Coding Challenge #116 - Awk

This challenge is to build your own awk.

John Crickett

Apr 18, 2026

Hi, this is John with this week’s Coding Challenge.

🙏 Thank you for being a subscriber, I’m honoured to have you as a reader. 🎉

If there is a Coding Challenge you’d like to see, please let me know by replying to this email📧

Coding Challenge #116 - Awk

This challenge is to build your own version of awk, the classic text processing language.

Awk was created in 1977 by Alfred Aho, Peter Weinberger, and Brian Kernighan (the name comes from their initials). It’s a small but remarkably powerful language designed for processing structured text data.

Awk reads input line by line, splits each line into fields, and applies pattern-action rules to produce output. It sits in a sweet spot between sed (which is great for simple substitutions) and a full programming language like Perl or Python. Despite being nearly 50 years old, awk remains one of the most useful tools in a developer’s toolkit. You’ll find it in shell scripts, data pipelines, and one-liners across every Unix system in the world. Building your own awk will teach you about lexing, parsing, interpreters, and the design of small domain-specific languages.

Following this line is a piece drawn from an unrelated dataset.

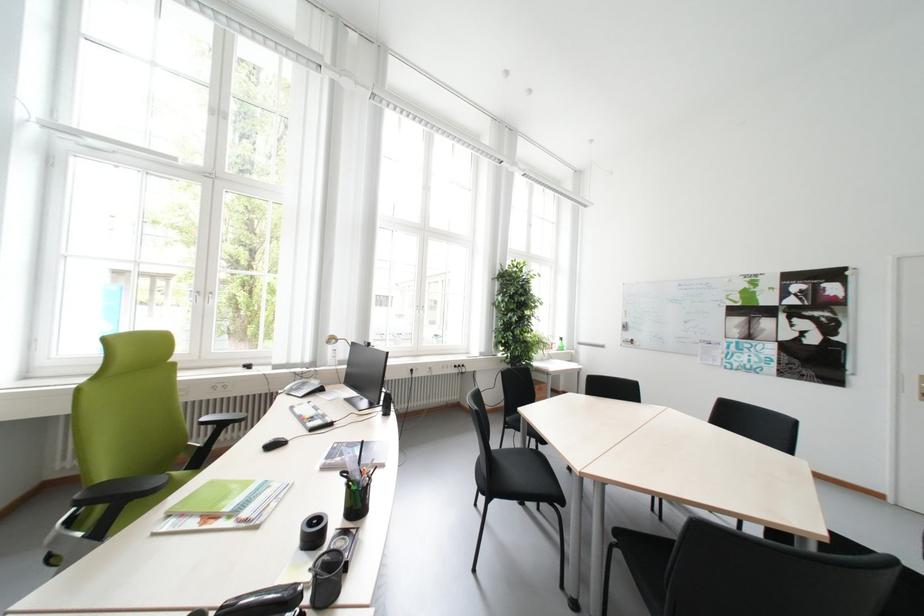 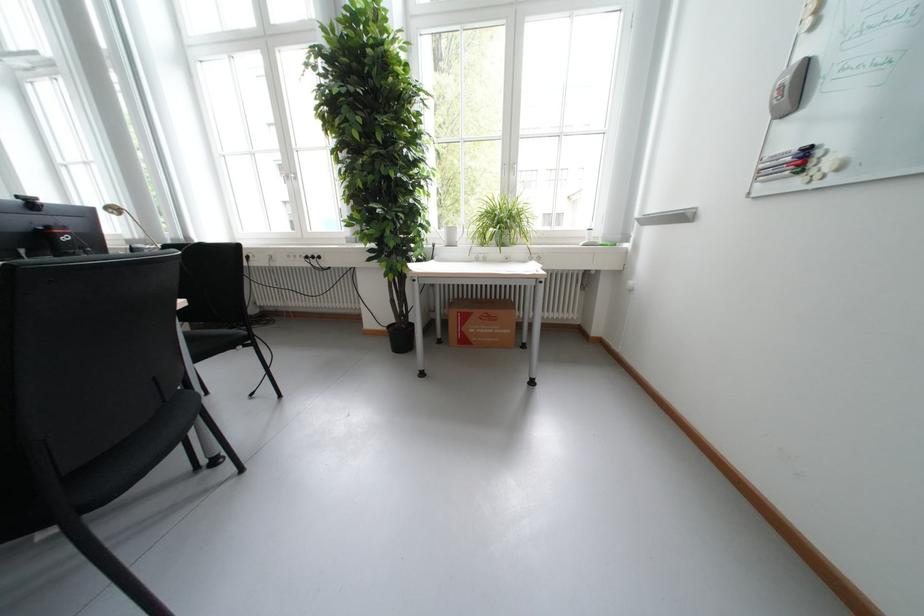 The point at [641,347] is marked in the first image. Where is the corresponding point in the second image?

(806, 184)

If You Enjoy Coding Challenges Here Are Four Ways You Can Help Support It

Refer a friend or colleague to the newsletter. 🙏
Sign up for a paid subscription - think of it as buying me a coffee ☕️, with the bonus that you get 20% off any of my courses.
Buy one of my self-paced courses that walk you through a Coding Challenge.
Join one of my live courses where I personally teach you Go by building five of the coding challenges or systems software development by building a Redis clone.

The Challenge - Building Your Own Awk

In this challenge you’re going to build your own version of the awk text processing tool. Your tool will read input line by line, split each line into fields, match lines against patterns, and execute actions -- producing output that is compatible with the standard POSIX awk utility.

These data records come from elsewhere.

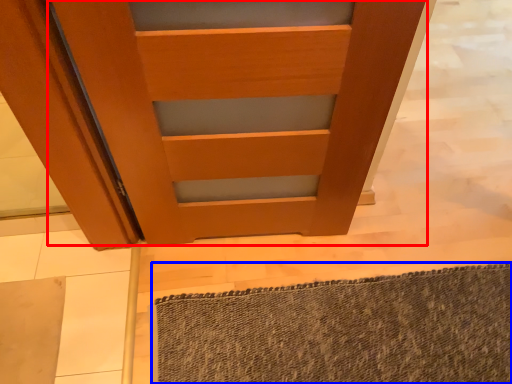 Question: Which point is closer to the camera, door (highlighted by a red box) or bath mat (highlighted by a blue box)?

Choices:
 (A) door
 (B) bath mat

Answer: (A) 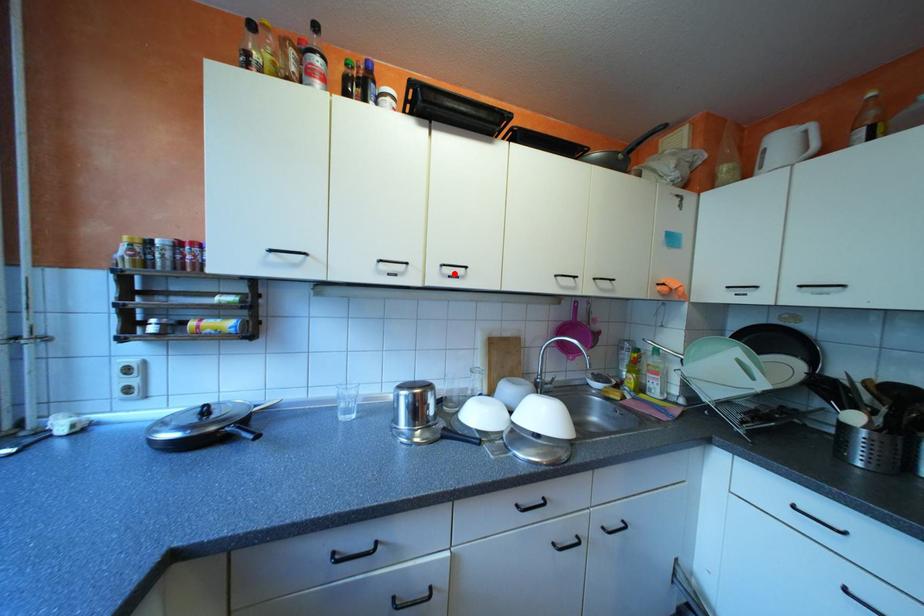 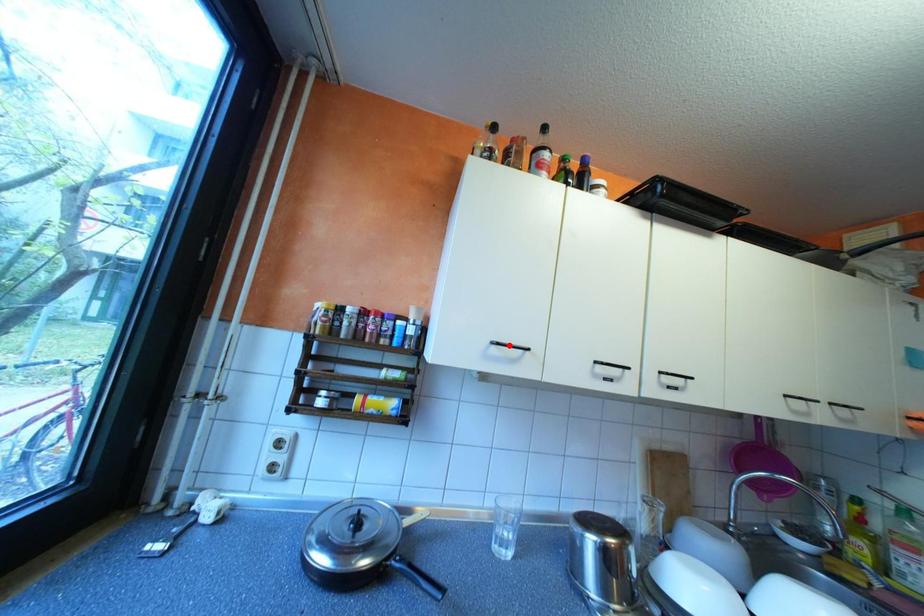 I am providing you with two images of the same scene from different viewpoints. A red point is marked on the first image and another point is marked on the second image. Is the red point in image1 aligned with the point shown in image2?

No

Awk programs are built from pattern-action rules that look like this: condition { action }. For each line of input, awk checks every rule. If the condition matches, the action is executed. It’s a simple model that turns out to be surprisingly expressive.

Step Zero

In this introductory step you’re going to set your environment up ready to begin developing and testing your solution.

Choose your target platform and programming language. I’d encourage you to pick a language you’re comfortable with for building interpreters. You’ll be writing a lexer, a parser, and a tree-walking interpreter, so a language with good string handling and data structures will make your life easier.

Before you start coding, have a read through the POSIX awk specification to get a feel for the language. Don’t worry about understanding every detail -- we’ll work through the features step by step. It’s also worth playing with the system awk on your machine to get a sense of how it behaves.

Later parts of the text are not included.